Mercoledì 24 Luglio 2024
COSIMO ROSSI
Politica

Turbolenze al centro, Iv e Azione fanno quadrato attorno ai loro leader. "Renzi e Calenda stiano lì"

Continua il dibattito su una possibile federazione a destra dei dem. Si cerca un papa straniero e c’è chi azzarda: Gentiloni a capo della coalizione

Roma, 15 giugno 2024 – “I capi sono due e quei due restano", sbottano dalle parti di Azione e confermano all’ombra di Italia Viva. Ovvero Matteo Renzi e Carlo Calenda. E nessun congresso, convention o invenzione può modificare questa realtà "politica". Iv e Azione, insomma, restano due partiti con due leadership indiscusse, quali che siano le soluzioni formali che potranno essere adottate.

I tre ex premier Mario Draghi, Paolo Gentiloni e Matteo Renzi
I tre ex premier Mario Draghi, Paolo Gentiloni e Matteo Renzi

È il messaggio che arriva da più parti in risposta ai retroscena trapelati in questi giorni. Non ci sono figure terze in grado di federare o dimostrarsi capaci di far ombra ai due leader: non il sindaco di Milano Giuseppe Sala né l’ex commissario alla spending reviw Carlo Cottarelli, figurarsi Luigi Marattin, che si candida al congresso di Iv.

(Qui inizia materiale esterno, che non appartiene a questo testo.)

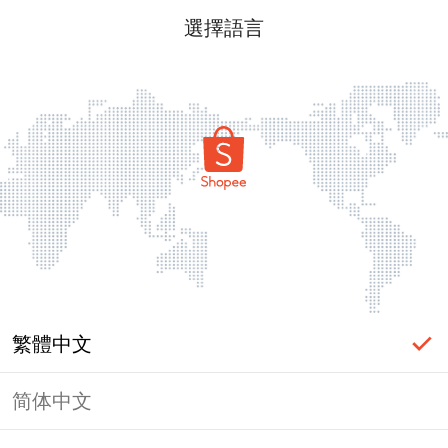
選擇語言
繁體中文
简体中文
頁面無法顯示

Alle iniziative in campagna elettorale ti chiedono chi sia Calenda, figuriamoci altri", rivela suo malgrado un parlamentare di Azione. A suffragare il fatto che dalla leadership di Renzi e Calenda non si può arretrare, se non per finta. Non potrà quindi che venir da fuori la personalità in grandi di ridurre a più miti consigli il dispotismo dei due condottieri centristi. Qualcuno in grado di unificare non il centro, ma il tutto centrosinistra. E un nome ci sarebbe. Uno solo. L’ex commissario europeo ed ex premier dem Paolo Gentiloni: cattolico, progressista, democratico e in quanto tale solo in grado di ricomporre e allargare il campo progressista, del cui litigioso perimetro si è più volte dichiaro insoddisfatto.

Ma questo è un altro discorso, che chiama in causa in primo luogo il Pd, dove si continua a vagheggiare la possibilità che Elly Schlein sia in grado di contendere il governo a Giorgia Meloni, che non a caso la preferisce come contendente non solo per cortesia di genere.

Per stare al centro, "il problema è che ci sono sofferenze interne a Iv che si ripercuotono direttamente su Azione", sostengono i calendiani. L’intenzione di fare un passo di lato dichiarata da Renzi viene infatti evocata per esortare una mossa analoga da parte di Calenda. Ma i calendiani, prima ancora di Calenda, non ci stanno. Obiettando che l’ex premier non può che rimanere il dominus indiscusso di Iv, come giusto. E come Calenda in Azione. Inutile quindi "mettere prestanome", contestano i supporter dell’ex ministro. Per quanto nella stessa Azione si registri l’insofferenza di esponenti di spicco come le ex ministre berlusconiane Maria Strella Gelmini e Mara Carfagna.

La sirena di Forza Italia in effetti si fa sentire su una parte di esponenti dei due partiti centristi. In particolare, insieme alle due ex ministre, sono da sempre sensibili al pifferaio azzurro anche l’azionista Enrico Costa e il Benedetto Della Vedova di +Europa. Ma questo è il meno. Il punto è la capacità dei centristi di darsi un profilo politico unitario e comprensibile. E non si può dire che il mix tra centrismo confessionale e estremismo liberista radicale, tra antiabortisti e sostenitori dell’utero in affitto, risulti comprensibili agli elettori solo in nome del finanziamento all’Ucraina nella guerra contro l’invasione russa. Gli elettori hanno anzi dimostrato di non capire.

Se per la componente laica post-radicale rimane all’orizzonte un possibile approdo nel Pd, che almeno è meno clericale di molti centristi terzopolisti, per l’area cattolico-democratica invece si potrebbe porre un problema più serio di unificazione. Anche se al momento prevalgono le appartenenze partitiche. Perché "i partiti, sono partiti con le loro logiche", fa presente un parlamentare. E questo significa che né il partito di Renzi né quello di Calenda per il momento son disposti a rinunciare alla propria dimensione politico-organizzativa.